* _The task_
From the line containing "JAN LIET IEDEREEN LACHEN MET ZIJN" down to the line containing "皆さんのご参加お待ちしています🚀" in the records below, reproduce every line exactly, ends included, and omit all others.

(Stored data entries)
☆ ☆ ☆ ☆ ☆
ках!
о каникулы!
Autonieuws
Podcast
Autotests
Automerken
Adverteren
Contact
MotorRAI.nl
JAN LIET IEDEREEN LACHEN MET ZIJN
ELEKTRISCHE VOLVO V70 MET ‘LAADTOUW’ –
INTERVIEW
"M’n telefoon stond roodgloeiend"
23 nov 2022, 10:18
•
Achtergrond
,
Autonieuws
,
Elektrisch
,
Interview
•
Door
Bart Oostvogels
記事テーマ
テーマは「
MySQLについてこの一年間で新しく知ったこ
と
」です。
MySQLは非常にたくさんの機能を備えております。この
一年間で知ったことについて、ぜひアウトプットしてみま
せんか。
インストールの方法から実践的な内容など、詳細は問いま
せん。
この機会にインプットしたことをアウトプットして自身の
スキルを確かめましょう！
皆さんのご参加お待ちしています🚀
☆ ☆ ☆ ☆ ☆
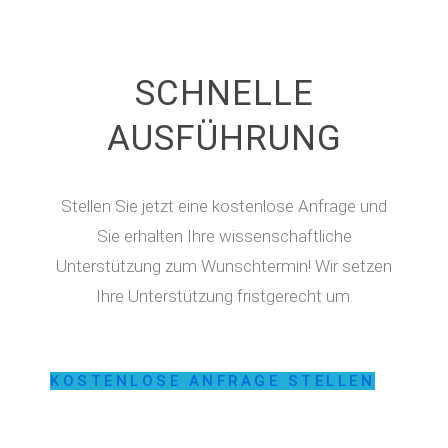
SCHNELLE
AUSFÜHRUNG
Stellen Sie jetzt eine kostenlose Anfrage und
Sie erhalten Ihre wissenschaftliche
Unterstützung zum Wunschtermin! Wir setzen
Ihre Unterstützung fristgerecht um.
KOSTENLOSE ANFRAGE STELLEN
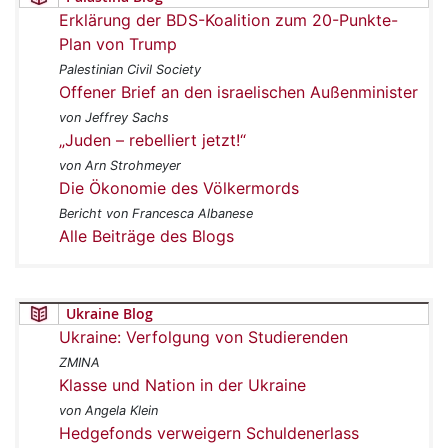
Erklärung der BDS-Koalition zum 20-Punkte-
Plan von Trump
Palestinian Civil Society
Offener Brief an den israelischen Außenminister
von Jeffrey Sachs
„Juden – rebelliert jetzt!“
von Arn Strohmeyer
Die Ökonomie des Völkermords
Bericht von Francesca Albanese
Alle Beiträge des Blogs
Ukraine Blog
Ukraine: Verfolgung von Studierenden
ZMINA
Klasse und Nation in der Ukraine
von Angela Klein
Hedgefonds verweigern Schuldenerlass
☆ ☆ ☆ ☆ ☆
* _Output below_
JAN LIET IEDEREEN LACHEN MET ZIJN
ELEKTRISCHE VOLVO V70 MET ‘LAADTOUW’ –
INTERVIEW
"M’n telefoon stond roodgloeiend"
23 nov 2022, 10:18
•
Achtergrond
,
Autonieuws
,
Elektrisch
,
Interview
•
Door
Bart Oostvogels
記事テーマ
テーマは「
MySQLについてこの一年間で新しく知ったこ
と
」です。
MySQLは非常にたくさんの機能を備えております。この
一年間で知ったことについて、ぜひアウトプットしてみま
せんか。
インストールの方法から実践的な内容など、詳細は問いま
せん。
この機会にインプットしたことをアウトプットして自身の
スキルを確かめましょう！
皆さんのご参加お待ちしています🚀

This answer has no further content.